* Problem details *
Would you please report how many lines of the listing contain "zbvgs"? Reply with that number only.
>>
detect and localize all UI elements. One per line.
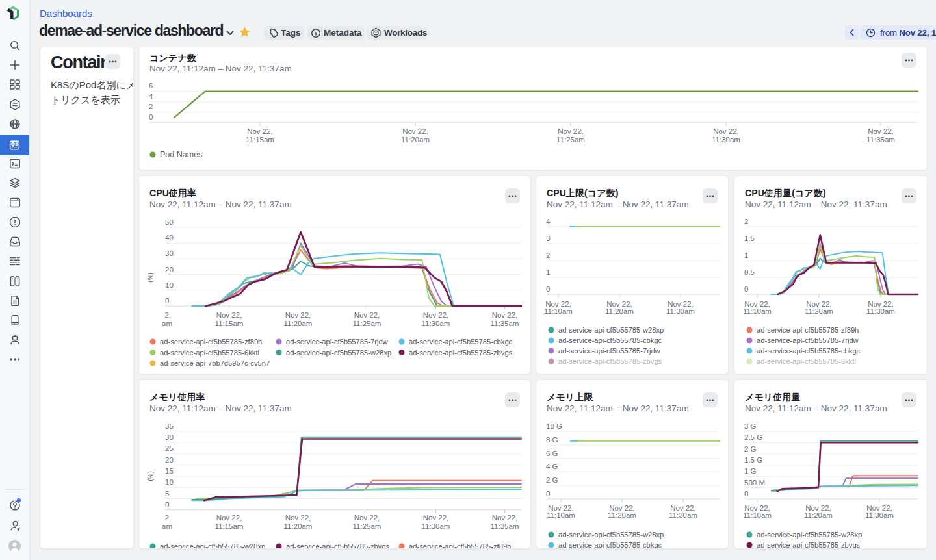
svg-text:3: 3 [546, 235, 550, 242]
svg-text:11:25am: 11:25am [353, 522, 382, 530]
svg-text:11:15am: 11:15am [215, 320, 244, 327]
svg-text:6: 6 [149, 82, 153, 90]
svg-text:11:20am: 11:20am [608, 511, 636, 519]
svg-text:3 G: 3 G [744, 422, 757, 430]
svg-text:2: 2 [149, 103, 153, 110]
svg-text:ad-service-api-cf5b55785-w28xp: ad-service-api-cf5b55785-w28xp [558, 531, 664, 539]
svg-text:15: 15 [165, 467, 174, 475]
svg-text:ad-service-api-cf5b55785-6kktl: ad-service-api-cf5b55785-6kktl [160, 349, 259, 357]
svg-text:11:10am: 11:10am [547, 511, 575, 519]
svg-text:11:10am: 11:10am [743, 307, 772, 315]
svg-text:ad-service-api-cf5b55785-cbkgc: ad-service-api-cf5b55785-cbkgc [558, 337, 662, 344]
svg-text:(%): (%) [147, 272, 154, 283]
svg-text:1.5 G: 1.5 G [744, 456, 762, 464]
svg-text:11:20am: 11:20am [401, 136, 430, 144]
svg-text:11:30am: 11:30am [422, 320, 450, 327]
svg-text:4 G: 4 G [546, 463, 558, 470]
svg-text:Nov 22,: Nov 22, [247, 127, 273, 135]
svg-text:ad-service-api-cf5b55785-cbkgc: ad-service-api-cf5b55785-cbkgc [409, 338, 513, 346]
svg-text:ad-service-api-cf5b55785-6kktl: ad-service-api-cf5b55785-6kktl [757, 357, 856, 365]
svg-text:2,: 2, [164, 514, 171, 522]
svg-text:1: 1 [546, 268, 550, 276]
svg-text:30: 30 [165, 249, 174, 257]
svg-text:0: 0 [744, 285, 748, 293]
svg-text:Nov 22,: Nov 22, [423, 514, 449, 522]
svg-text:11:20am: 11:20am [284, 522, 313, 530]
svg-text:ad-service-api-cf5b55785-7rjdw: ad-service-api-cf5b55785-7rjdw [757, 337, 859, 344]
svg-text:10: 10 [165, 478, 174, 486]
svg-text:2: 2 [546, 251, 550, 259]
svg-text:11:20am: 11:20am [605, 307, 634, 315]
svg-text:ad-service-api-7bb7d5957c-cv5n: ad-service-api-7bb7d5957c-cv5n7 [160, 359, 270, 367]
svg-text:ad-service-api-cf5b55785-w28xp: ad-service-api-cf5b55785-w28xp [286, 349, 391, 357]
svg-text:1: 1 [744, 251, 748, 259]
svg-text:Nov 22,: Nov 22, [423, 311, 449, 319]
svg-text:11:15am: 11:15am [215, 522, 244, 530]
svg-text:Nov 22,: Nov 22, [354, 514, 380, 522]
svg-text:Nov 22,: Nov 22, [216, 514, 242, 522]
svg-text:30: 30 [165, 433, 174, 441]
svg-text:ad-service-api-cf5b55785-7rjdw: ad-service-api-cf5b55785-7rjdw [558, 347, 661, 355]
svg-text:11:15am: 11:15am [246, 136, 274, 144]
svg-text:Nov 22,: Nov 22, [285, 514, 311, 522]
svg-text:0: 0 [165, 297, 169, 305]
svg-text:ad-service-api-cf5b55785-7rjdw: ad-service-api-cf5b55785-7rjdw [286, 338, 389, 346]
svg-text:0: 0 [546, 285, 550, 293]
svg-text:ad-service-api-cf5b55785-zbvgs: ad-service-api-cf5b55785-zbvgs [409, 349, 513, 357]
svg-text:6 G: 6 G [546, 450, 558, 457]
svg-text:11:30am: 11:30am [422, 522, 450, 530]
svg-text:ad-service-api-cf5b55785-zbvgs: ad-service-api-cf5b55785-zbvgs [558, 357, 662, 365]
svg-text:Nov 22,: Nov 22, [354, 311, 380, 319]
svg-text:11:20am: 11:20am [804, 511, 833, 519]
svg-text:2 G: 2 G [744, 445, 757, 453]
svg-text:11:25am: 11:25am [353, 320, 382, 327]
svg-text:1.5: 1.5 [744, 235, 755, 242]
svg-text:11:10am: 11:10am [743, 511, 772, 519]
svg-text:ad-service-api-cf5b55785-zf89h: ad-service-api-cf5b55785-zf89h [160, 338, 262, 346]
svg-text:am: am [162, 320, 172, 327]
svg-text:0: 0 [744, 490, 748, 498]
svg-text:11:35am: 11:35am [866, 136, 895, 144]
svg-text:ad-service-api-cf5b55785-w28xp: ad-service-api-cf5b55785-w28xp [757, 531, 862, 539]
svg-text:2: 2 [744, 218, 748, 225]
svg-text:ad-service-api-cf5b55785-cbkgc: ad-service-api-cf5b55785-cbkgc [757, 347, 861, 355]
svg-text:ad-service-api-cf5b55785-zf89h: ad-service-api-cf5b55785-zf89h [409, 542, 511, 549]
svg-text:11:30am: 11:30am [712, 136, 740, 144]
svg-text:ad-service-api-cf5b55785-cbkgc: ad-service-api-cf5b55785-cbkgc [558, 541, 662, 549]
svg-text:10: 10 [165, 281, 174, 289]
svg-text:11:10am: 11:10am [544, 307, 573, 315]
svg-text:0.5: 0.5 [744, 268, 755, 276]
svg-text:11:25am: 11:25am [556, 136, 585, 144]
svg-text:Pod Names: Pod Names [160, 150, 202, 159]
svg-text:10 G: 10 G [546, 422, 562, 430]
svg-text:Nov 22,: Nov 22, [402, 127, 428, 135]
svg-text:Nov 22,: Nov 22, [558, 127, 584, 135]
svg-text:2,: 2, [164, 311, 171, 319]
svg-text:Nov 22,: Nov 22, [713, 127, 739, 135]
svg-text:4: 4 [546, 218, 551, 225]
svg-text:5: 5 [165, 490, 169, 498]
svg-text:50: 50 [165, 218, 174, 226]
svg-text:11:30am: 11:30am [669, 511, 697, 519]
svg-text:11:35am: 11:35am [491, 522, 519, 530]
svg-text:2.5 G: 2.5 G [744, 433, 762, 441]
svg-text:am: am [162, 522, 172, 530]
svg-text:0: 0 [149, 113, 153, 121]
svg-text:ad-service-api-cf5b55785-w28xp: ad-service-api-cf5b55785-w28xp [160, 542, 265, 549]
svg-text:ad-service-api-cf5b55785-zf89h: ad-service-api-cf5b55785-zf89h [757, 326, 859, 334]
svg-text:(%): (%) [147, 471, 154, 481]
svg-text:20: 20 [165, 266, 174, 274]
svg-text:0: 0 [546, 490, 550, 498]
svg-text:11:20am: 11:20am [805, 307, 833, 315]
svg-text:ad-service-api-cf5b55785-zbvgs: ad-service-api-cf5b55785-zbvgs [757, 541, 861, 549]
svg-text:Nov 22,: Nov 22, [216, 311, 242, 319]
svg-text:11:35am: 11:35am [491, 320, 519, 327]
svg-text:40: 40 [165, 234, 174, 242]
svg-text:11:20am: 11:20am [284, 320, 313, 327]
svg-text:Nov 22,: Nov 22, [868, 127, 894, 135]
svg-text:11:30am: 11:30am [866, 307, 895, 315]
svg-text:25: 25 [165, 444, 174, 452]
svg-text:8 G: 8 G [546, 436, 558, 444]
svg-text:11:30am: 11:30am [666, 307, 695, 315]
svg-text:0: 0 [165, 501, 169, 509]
<<
* Your response *
3